Décision déférée à la Cour : Jugement du 05 Décembre 2006 - Tribunal de Grande Instance de PARIS 8ème Chambre 1ère Section - RG no 04/16652.
APPELANTS :
- S.C.I. THARMA
prise en la personne de son gérant,
ayant son siège ...,
- Monsieur Omar X...
demeurant ...,
représentés par la SCP AUTIER, avoués à la Cour,
assistés de Maître Sophie Y... plaidant pour le cabinet FASSINA, avocat au barreau de PARIS, toque E 587.
INTIMÉ :
Syndicat des copropriétaires 2 TER PASSAGE DU ...
représenté par son syndic, CITYA ETOILE IMMOBILIER, ayant son siège ...,
représenté par la SCP HARDOUIN, avoués à la Cour,
assisté de Maître Natalia Z... de la SCP BLATTER RACLET, avocat au barreau de PARIS, toque : P.441.
INTIMÉE :
SARL J.V. IMMOBILIER INVESTISSEMENTS
prise en la personne de son gérant,
ayant son siège ...,
représentée par Maître François TEYTAUD, avoué à la Cour,
assistée de Maître Pascal Marc A..., avocat au barreau de PARIS, toque : E 246.
COMPOSITION DE LA COUR :
En application des dispositions des articles 786 et 910 - 1er alinéa du nouveau code de procédure civile, l'affaire a été débattue le 25 octobre 2007, en audience publique, devant Monsieur LE FEVRE, président, chargé du rapport, les avocats ne s'y étant pas opposés.

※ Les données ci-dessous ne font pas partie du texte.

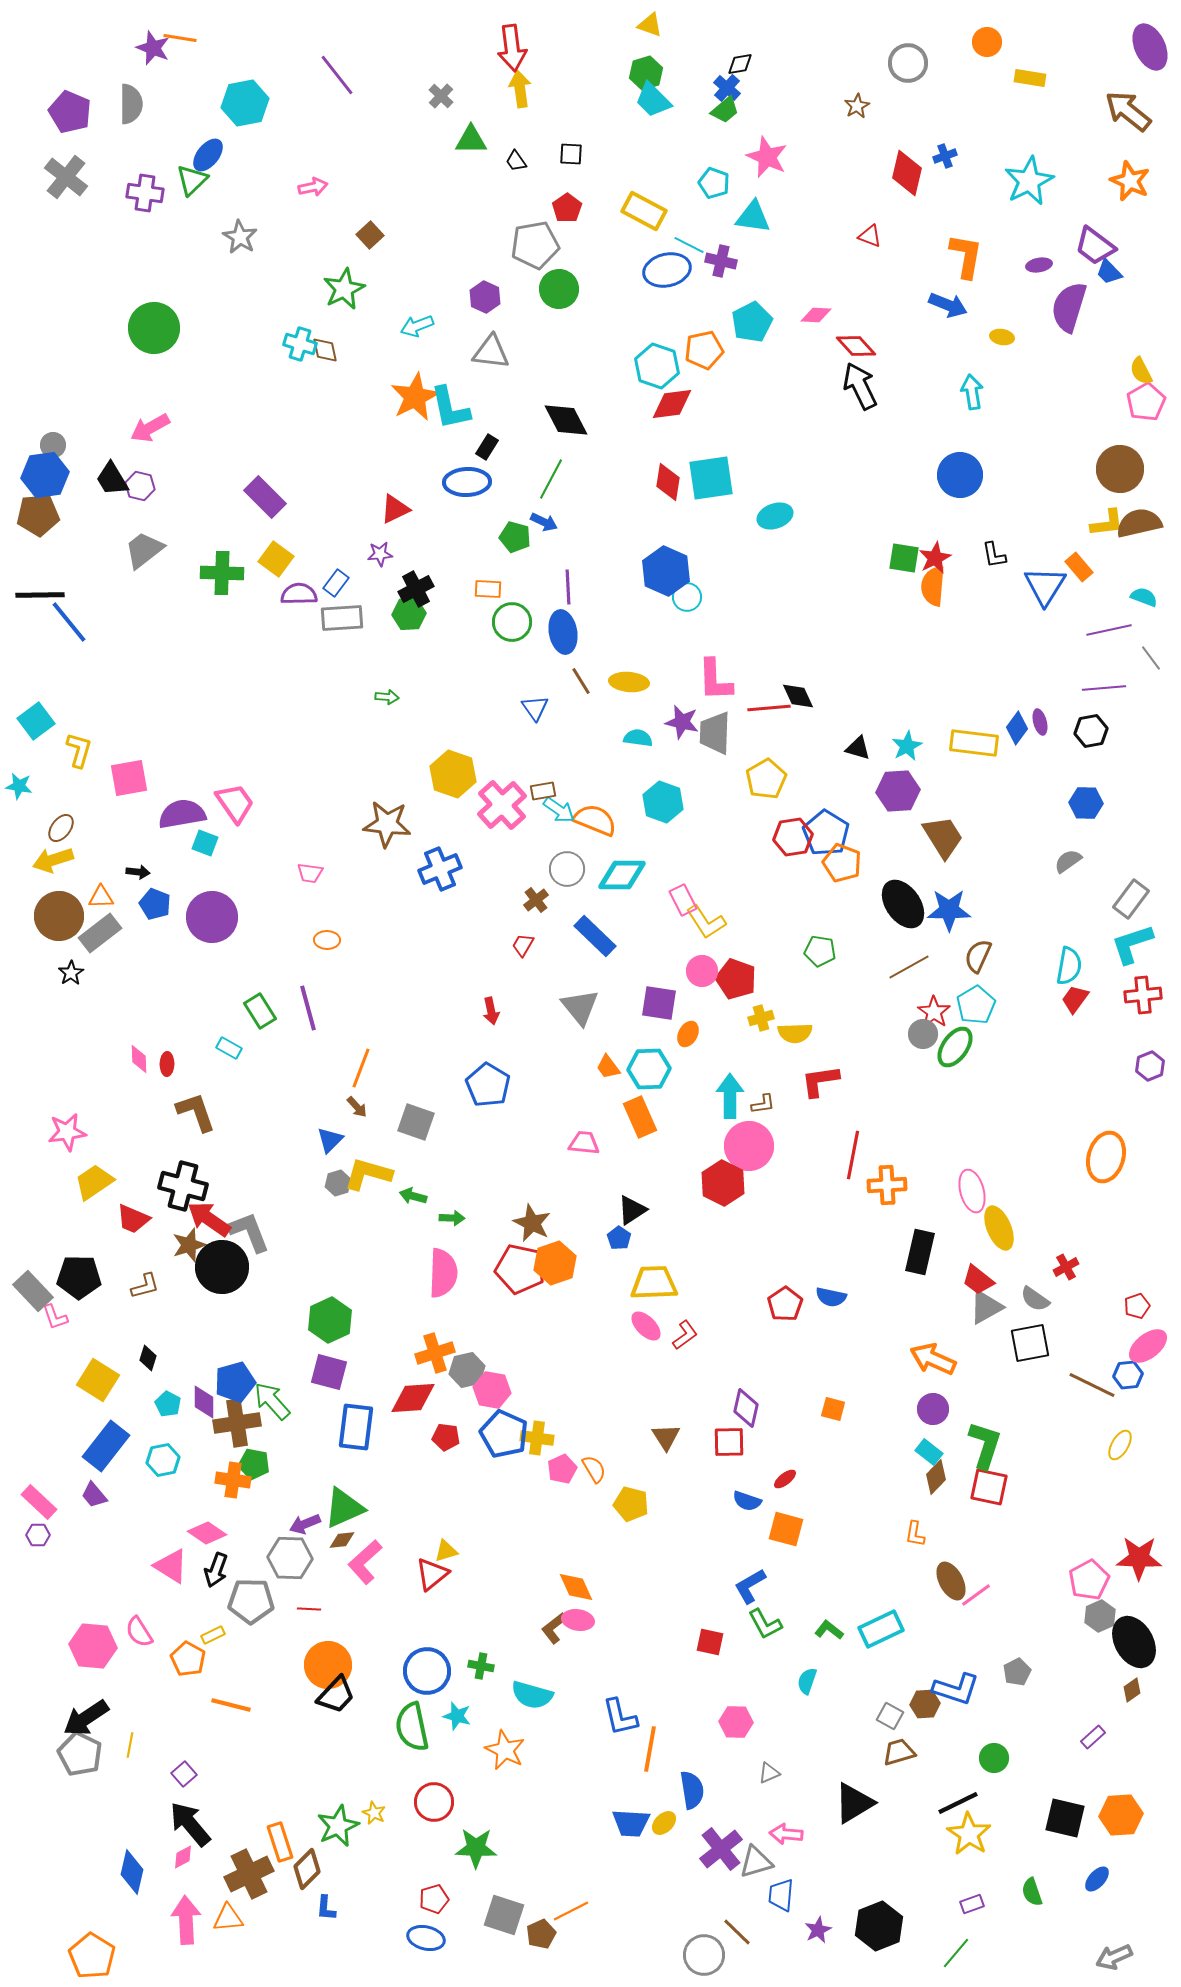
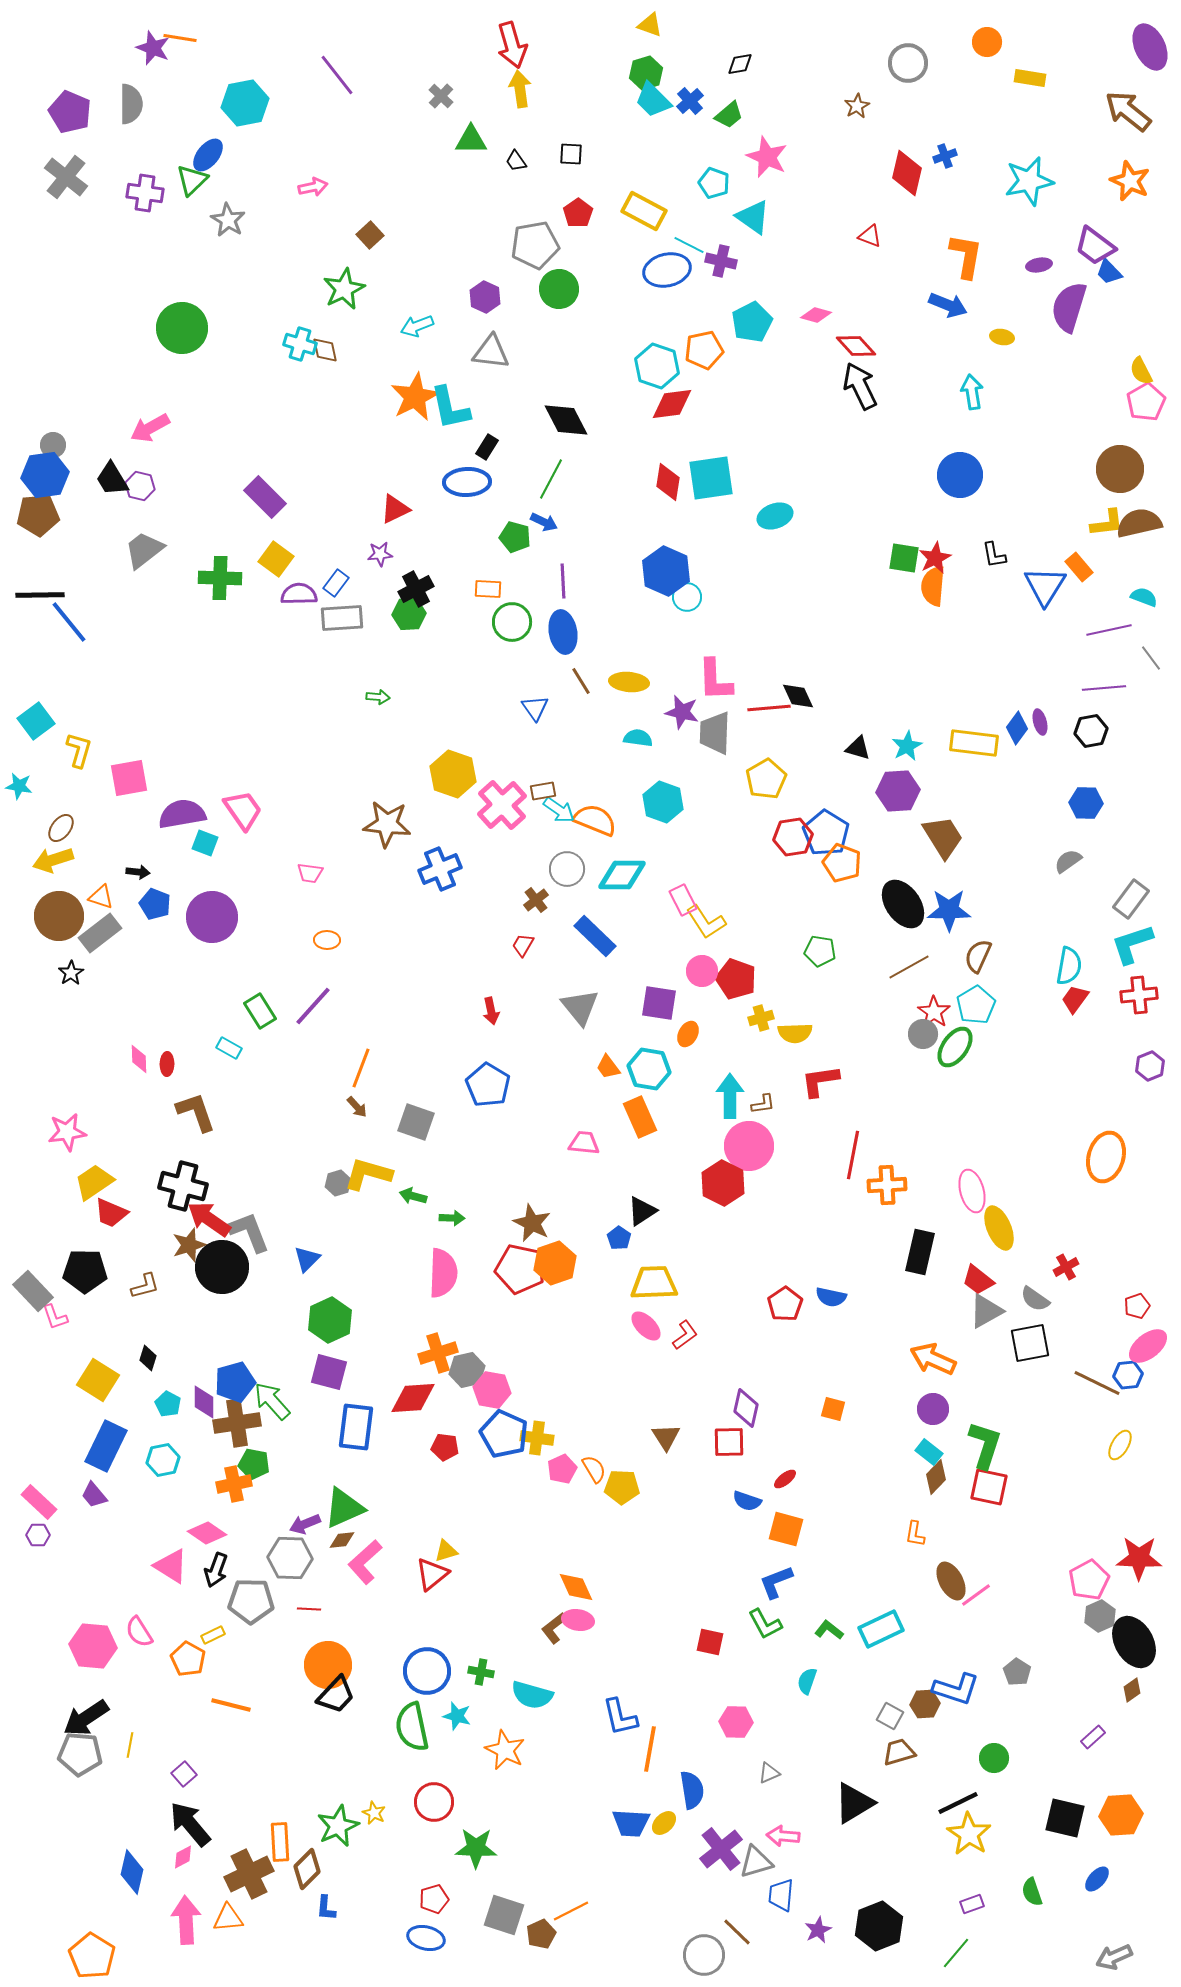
red arrow at (512, 48): moved 3 px up; rotated 9 degrees counterclockwise
blue cross at (727, 88): moved 37 px left, 13 px down; rotated 8 degrees clockwise
green trapezoid at (725, 110): moved 4 px right, 5 px down
cyan star at (1029, 181): rotated 15 degrees clockwise
red pentagon at (567, 208): moved 11 px right, 5 px down
cyan triangle at (753, 217): rotated 27 degrees clockwise
gray star at (240, 237): moved 12 px left, 17 px up
pink diamond at (816, 315): rotated 12 degrees clockwise
green circle at (154, 328): moved 28 px right
green cross at (222, 573): moved 2 px left, 5 px down
purple line at (568, 587): moved 5 px left, 6 px up
green arrow at (387, 697): moved 9 px left
purple star at (682, 722): moved 10 px up
pink trapezoid at (235, 803): moved 8 px right, 7 px down
orange triangle at (101, 897): rotated 20 degrees clockwise
red cross at (1143, 995): moved 4 px left
purple line at (308, 1008): moved 5 px right, 2 px up; rotated 57 degrees clockwise
cyan hexagon at (649, 1069): rotated 12 degrees clockwise
blue triangle at (330, 1140): moved 23 px left, 119 px down
black triangle at (632, 1210): moved 10 px right, 1 px down
red trapezoid at (133, 1219): moved 22 px left, 6 px up
black pentagon at (79, 1277): moved 6 px right, 6 px up
gray triangle at (986, 1307): moved 4 px down
orange cross at (435, 1353): moved 3 px right
brown line at (1092, 1385): moved 5 px right, 2 px up
red pentagon at (446, 1437): moved 1 px left, 10 px down
blue rectangle at (106, 1446): rotated 12 degrees counterclockwise
orange cross at (233, 1480): moved 1 px right, 4 px down; rotated 20 degrees counterclockwise
yellow pentagon at (631, 1504): moved 9 px left, 17 px up; rotated 12 degrees counterclockwise
blue L-shape at (750, 1586): moved 26 px right, 4 px up; rotated 9 degrees clockwise
green cross at (481, 1666): moved 6 px down
gray pentagon at (1017, 1672): rotated 12 degrees counterclockwise
gray pentagon at (80, 1754): rotated 21 degrees counterclockwise
pink arrow at (786, 1834): moved 3 px left, 2 px down
orange rectangle at (280, 1842): rotated 15 degrees clockwise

Ce magistrat a rendu compte des plaidoiries dans le délibéré de la Cour, composée de :
Monsieur LE FEVRE, président,
Madame RAVANEL, conseiller,
Madame BOULANGER, conseiller.
Greffier lors des débats : Monsieur NGUYEN.
ARRET :
Contradictoire,
- prononcé publiquement par Monsieur LE FEVRE, Président.
- signé par Monsieur LE FEVRE, président, et par Monsieur NGUYEN, greffier présent lors du prononcé.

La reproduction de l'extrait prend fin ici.